Much of this petty, ignorant snobbishness was dressed up in Catholic dogma — with a 1926 Connaught Tribune article on a Board of Health meeting showing how “paying customers” objected to giving birth alongside unmarried women.

Then excerpts from a 1927 County Galway Committee meeting showed how its chairman, Canon MacAlinney, concluded “we have reached a great depth of evil” when the number of unmarried mothers using the hospital increased from an average of three or four to 11 the previous month.
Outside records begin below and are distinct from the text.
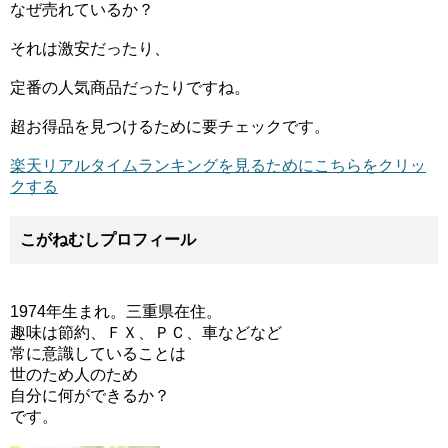
なぜ売れているか？
それは激安だったり、
定番の人気商品だったりですね。
超お得品を見つけるために要チェックです。
楽天リアルタイムランキングを見るためにこちらをクリッ
クする
こがねむしプロフィール
1974年生まれ。三重県在住。
趣味は節約、ＦＸ、ＰＣ、車などなど
常に意識していることは
世のため人のため
自分に何ができるか？
です。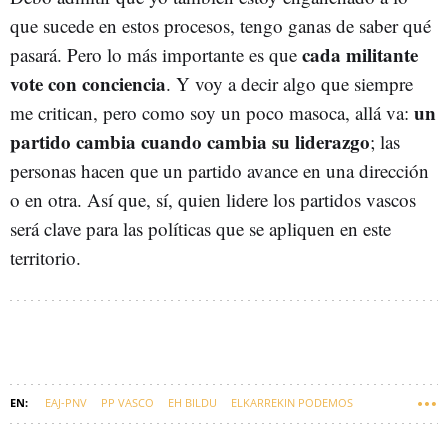
que sucede en estos procesos, tengo ganas de saber qué
cada militante
pasará. Pero lo más importante es que
vote con conciencia
. Y voy a decir algo que siempre
un
me critican, pero como soy un poco masoca, allá va:
partido cambia cuando cambia su liderazgo
; las
personas hacen que un partido avance en una dirección
o en otra. Así que, sí, quien lidere los partidos vascos
será clave para las políticas que se apliquen en este
territorio.
EAJ-PNV
PP VASCO
EH BILDU
ELKARREKIN PODEMOS
SUMAR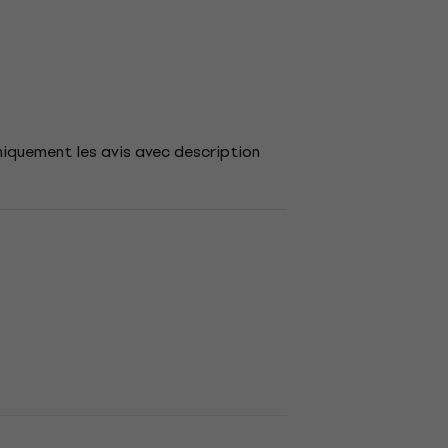
niquement les avis avec description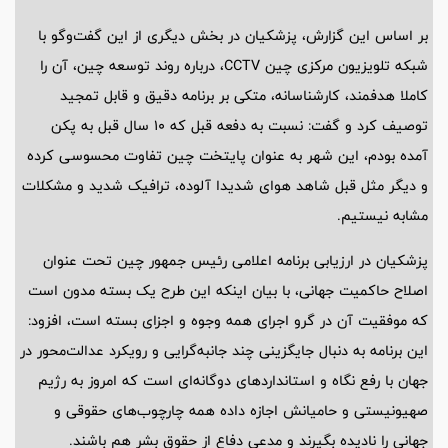
بر اساس این گزارش، پزشکیان در بخش دیگری از این گفت‌وگو با
شبکه تلویزیون مرکزی چین CCTV، درباره روند توسعه چین، آن را
کاملا هدفمند، کارشناسانه، متکی بر برنامه دقیق و قابل تمجید
توصیف کرد و گفت: نسبت به دفعه قبل که 10 سال قبل به پکن
آمده بودم، این شهر به عنوان پایتخت چین تفاوت محسوسی کرده
و دیگر مثل قبل شاهد هوای شدیدا آلوده، ترافیک شدید و مشکلات
مشابه نیستیم.
پزشکیان در ارزیابی برنامه اعلامی رئیس جمهور چین تحت عنوان
اصلاح حاکمیت جهانی، با بیان اینکه این طرح یک بسته مدون است
که موفقیت آن در گرو اجرای همه وجوه و اجزای بسته است، افزود:
این برنامه به دنبال جایگزینی چند جانبه‌گرایی و رویکرد عدالت‌محور در
جهان با رفع نگاه و استانداردهای دوگانه‌ای است که امروز به رژیم
صهیونیستی و حامیانش اجازه داده همه چارچوب‌های حقوقی و
جهانی را نادیده بگیرند و مدعی دفاع از حقوق بشر هم باشند.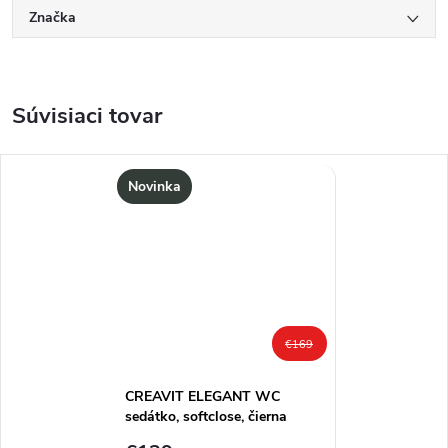
Značka
Súvisiaci tovar
Novinka
€169
CREAVIT ELEGANT WC
sedátko, softclose, čierna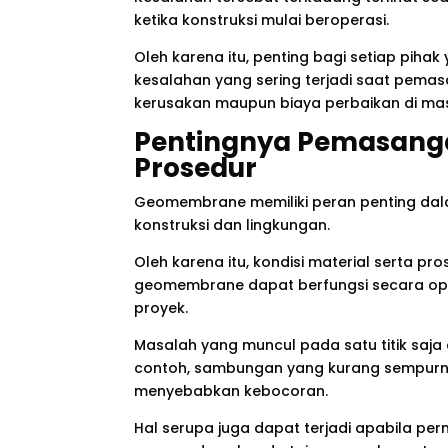
ketika konstruksi mulai beroperasi.
Oleh karena itu, penting bagi setiap pih
kesalahan yang sering terjadi saat pema
kerusakan maupun biaya perbaikan di ma
Pentingnya Pemasang
Prosedur
Geomembrane memiliki peran penting da
konstruksi dan lingkungan.
Oleh karena itu, kondisi material serta 
geomembrane dapat berfungsi secara op
proyek.
Masalah yang muncul pada satu titik saj
contoh, sambungan yang kurang sempurna
menyebabkan kebocoran.
Hal serupa juga dapat terjadi apabila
At around the same time, a County Galway Meeting asked for a separate ward to be built for the women as they might “remove the stigma or prejudice that some people have against the maternity hospital”.

And then, in 1928, an article in the Anglo Celt revealed how the Local Government Department Minister had written to mother-and-baby homes asking that matrons have discretion about whether an unmarried mother should leave the county home as “it appeared that several women had been shown leniency by the Board... and had returned subsequently with a second illegitimate child”.

Against all this contempt stood the former minister for health, Dr Noel Browne, who in 1975, said that the Canon Law attitude to illegitimate children was “cruel, repressive and totally unjust”, adding: “It was impossible to say what suffering was caused by the monumental stupidity and insensitivity.”

To have death rates of 30%-50% in mother-and-baby homes in Tuam, Cork, and Westmeath in the 1930s and 1940s was outrageous. However, what was more appalling was that these religious orders were just providing a service requested by the newly independent Irish State and in very many ways, their attitudes just mirrored the view of society at large, a society that happily wanted to define its new, hard-won independence by replacing rule by London with rule by Rome.